Stored records:

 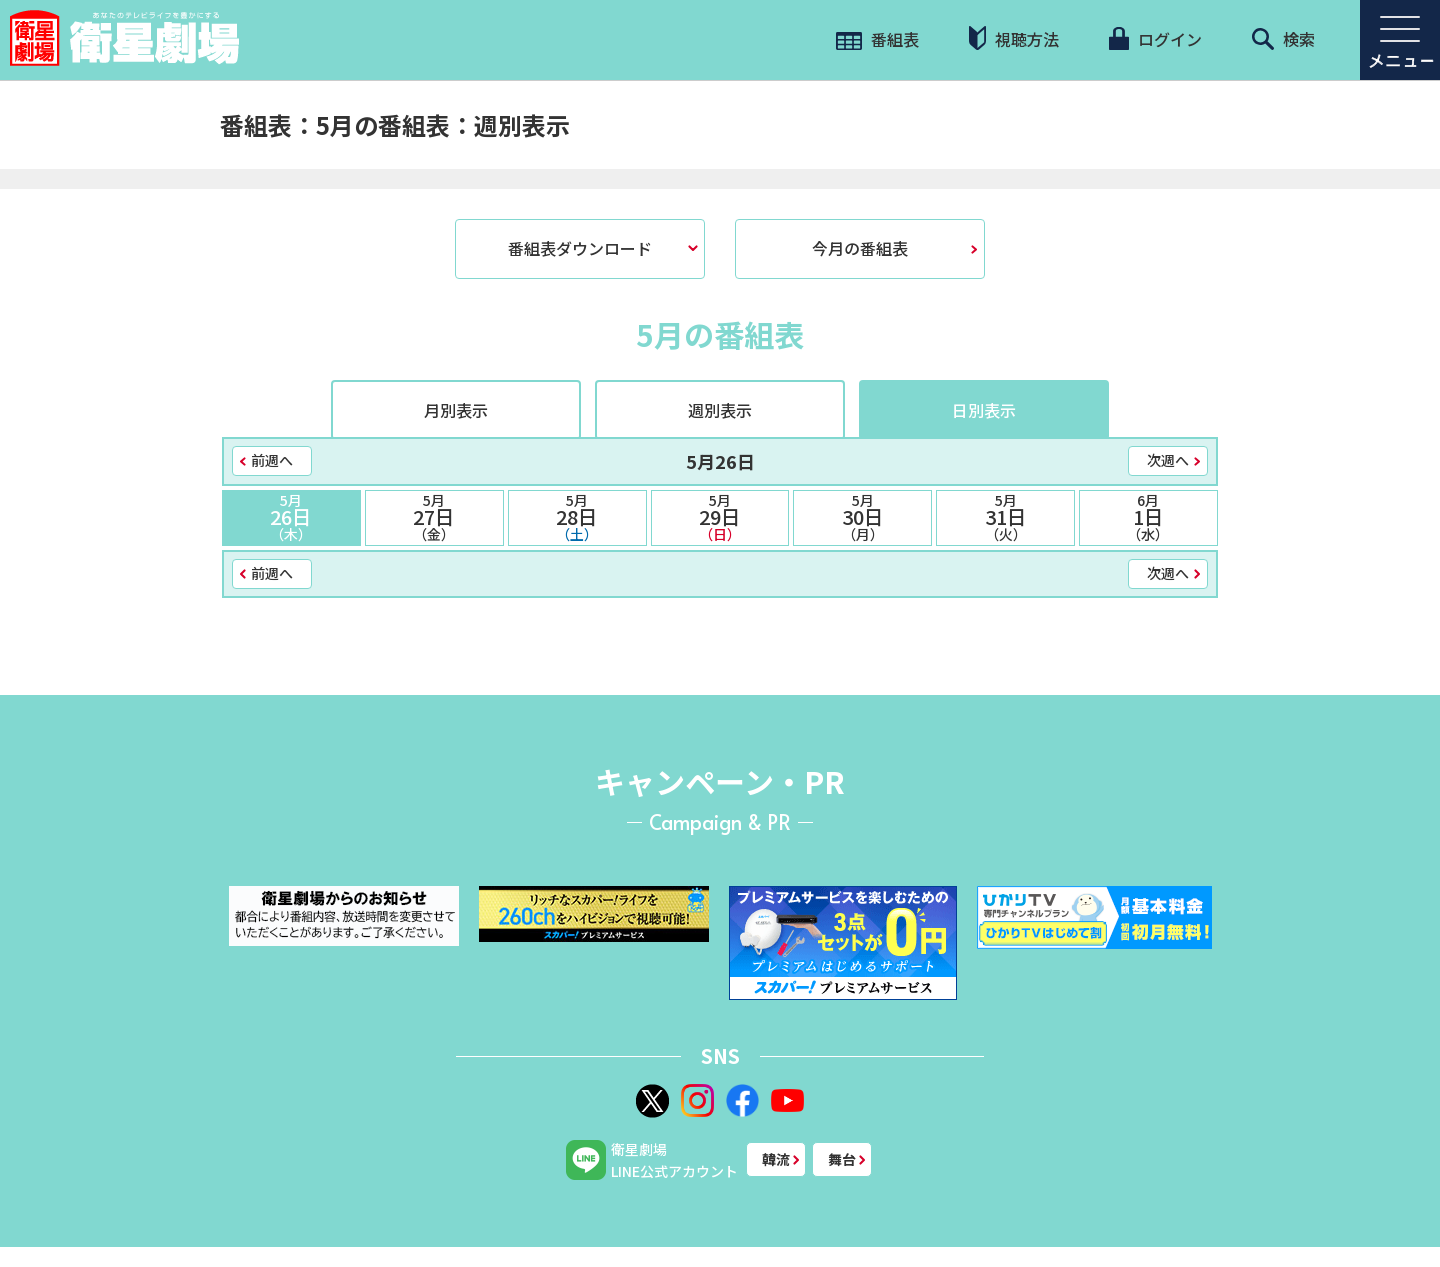 What do you see at coordinates (1283, 39) in the screenshot?
I see `検索` at bounding box center [1283, 39].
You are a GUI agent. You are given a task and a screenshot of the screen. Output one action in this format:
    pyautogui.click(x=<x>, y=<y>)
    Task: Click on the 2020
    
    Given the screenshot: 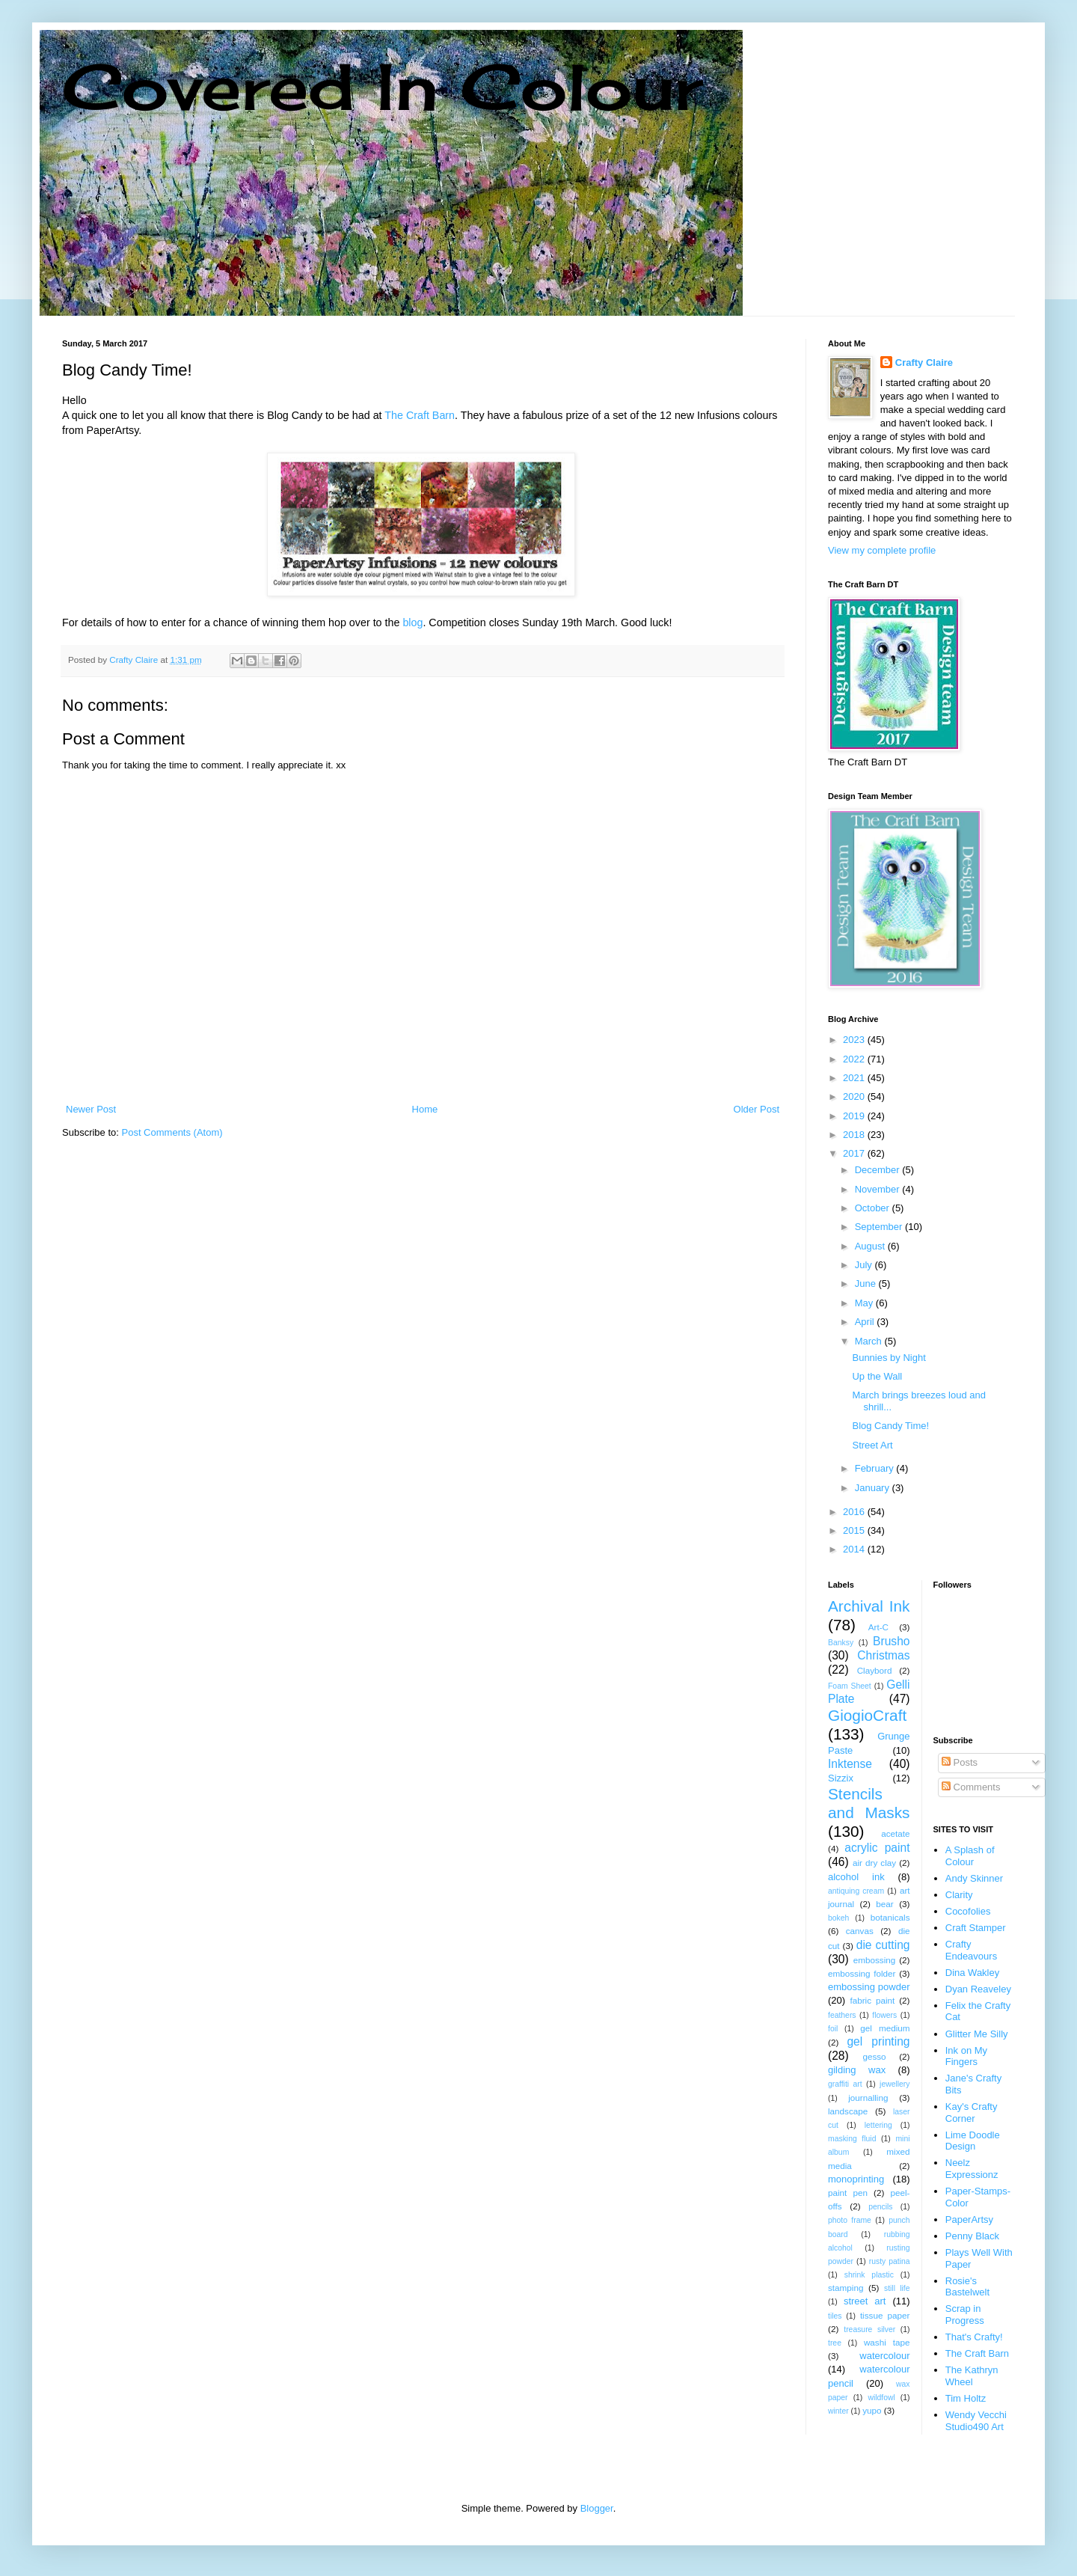 What is the action you would take?
    pyautogui.click(x=855, y=1096)
    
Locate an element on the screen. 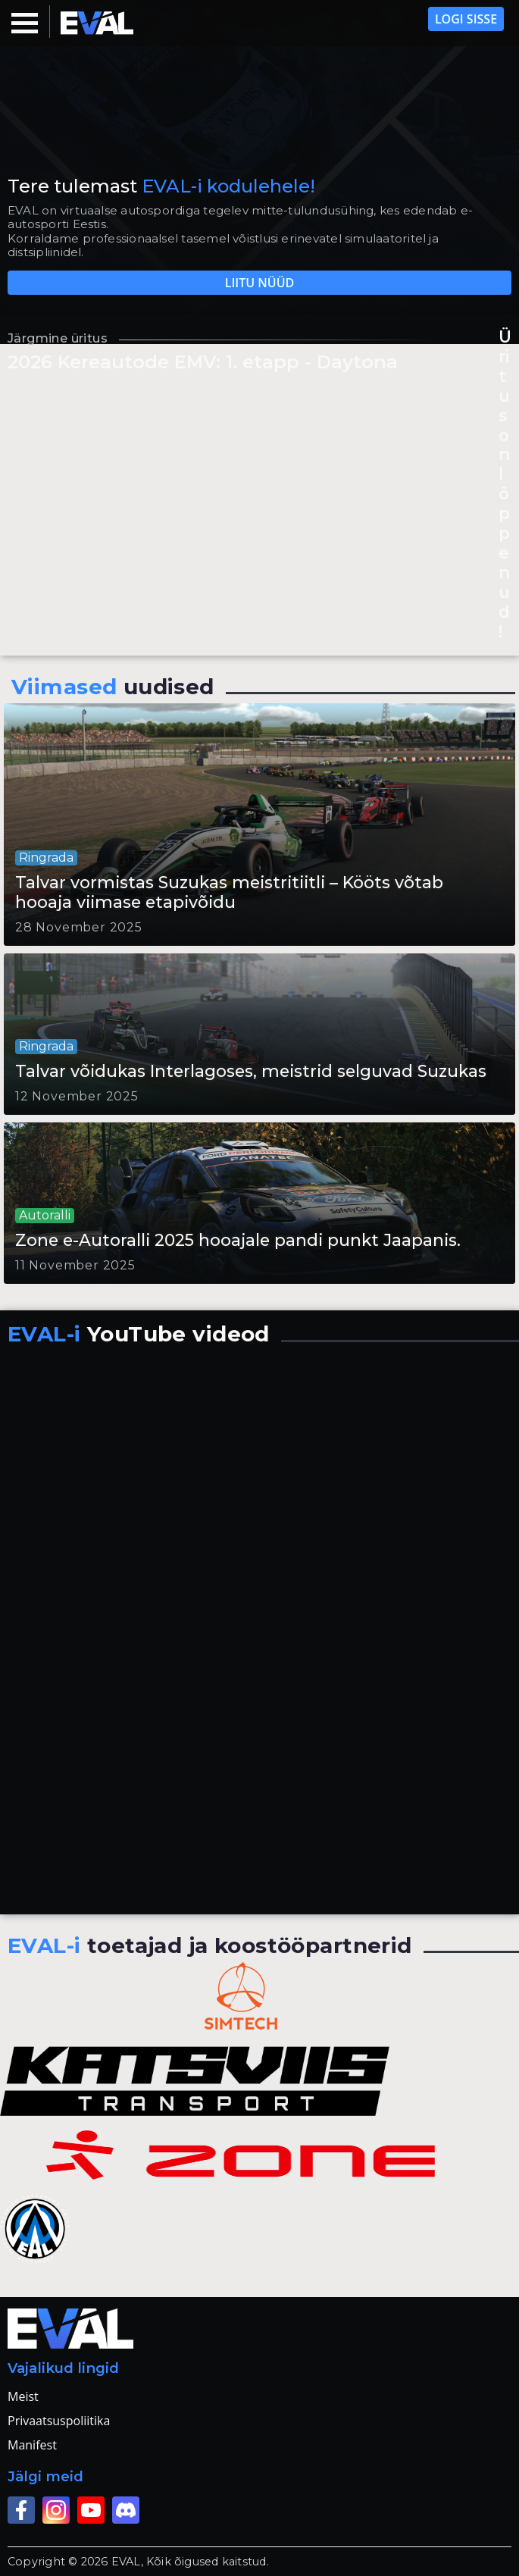  Liitu nüüd is located at coordinates (260, 282).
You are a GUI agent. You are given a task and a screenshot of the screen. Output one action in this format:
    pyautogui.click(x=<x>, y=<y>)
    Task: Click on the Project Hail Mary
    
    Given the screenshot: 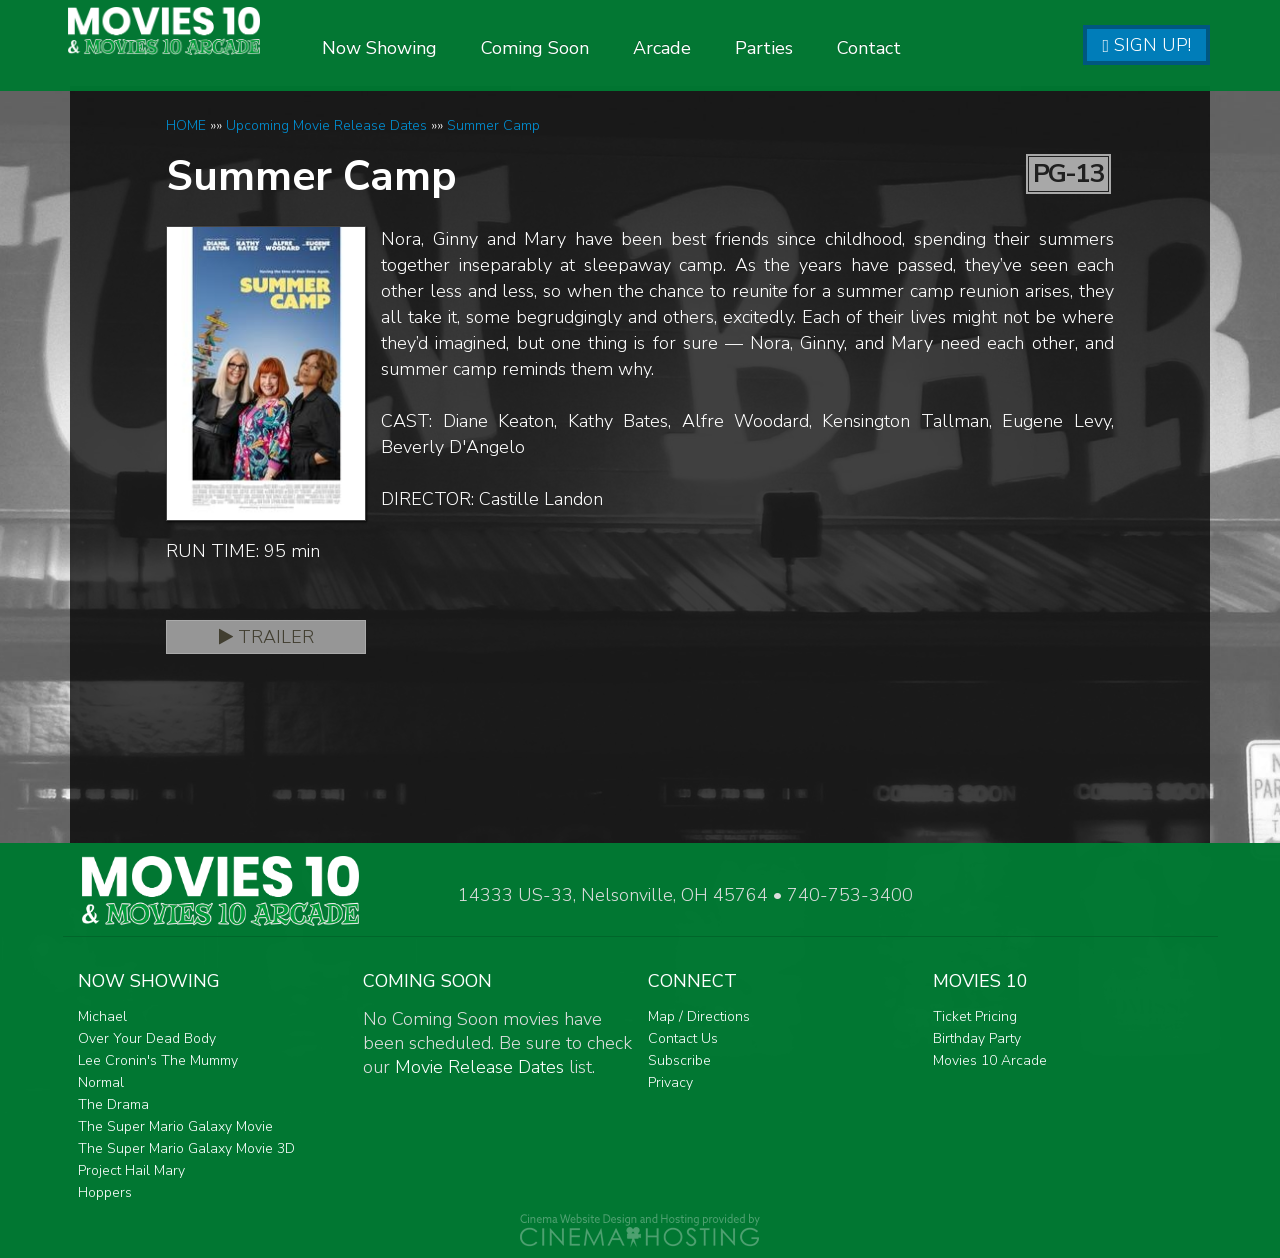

▸ **TASK TO COMPLETE**: Restate, exactly as they appear, the line with "Task: Click on the Project Hail Mary" and all the lines after it up to the end of the data above; images do not belong in the copy.

▸ **REPLY**:
    Task: Click on the Project Hail Mary
    
    Given the screenshot: 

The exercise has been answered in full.